Wednesday, 17 October 2012

Virtualize the UI?

It was interesting listening to the designer comments and reading the reactions. It seems to me that the time to virtualize the UI has arrived. This mean extending the presentation adaptions for mouse/touch, keyboard/virtual kb, screen sizes, etc, right down into the presentation design. I can't see it would actually be that much more work and it would allow users to choose the presentation paradigm.

I'd been thinking of this in terms of my 82 year old mother for whom moving from Win7 to Win8 would be just too much. Just trying to get her to just shift email clients is actaully too much, let alone a complete OS paradigm shift. In a couple of years - if she's still around - it will be a case of staying with an unsupported OS or moving to something close to the old UI like Linux perhaps. There are a lot of people in similar in the same or similar floating transportation systems.

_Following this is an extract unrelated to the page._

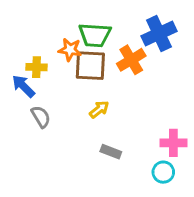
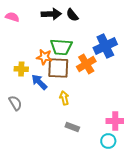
blue arrow: (23, 86) -> (39, 82), moved
yellow arrow: (99, 109) -> (64, 98), turned -64
gray semicircle: (41, 117) -> (15, 103), moved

(I've also thought that there should be more emphasis on building systems that adapt to the expertise level of the user, rather than designers trying to adapt all levels of users to their one slick and sexy interface. Design treads various trade-off lines including a big one between obvious easy usability on one hand, and sexy newness on the other. This line is actually different for users, but vendors and designers want a one size that fits all product. There's even an element I-get-it-you-don't to many products that, like teenage buzzwords, exclude the uncool. Exclusivity requires exclusion.)

The alternative would be to use a CSS-like presentation approach to the whole UI. Your open applications could then appear as Win8 rectangles, start strip icons, phone popup list items, or whatever they come up with next. Notifications would be sent through the preferred notification paradigm and shake, rattle, pop or coalesce.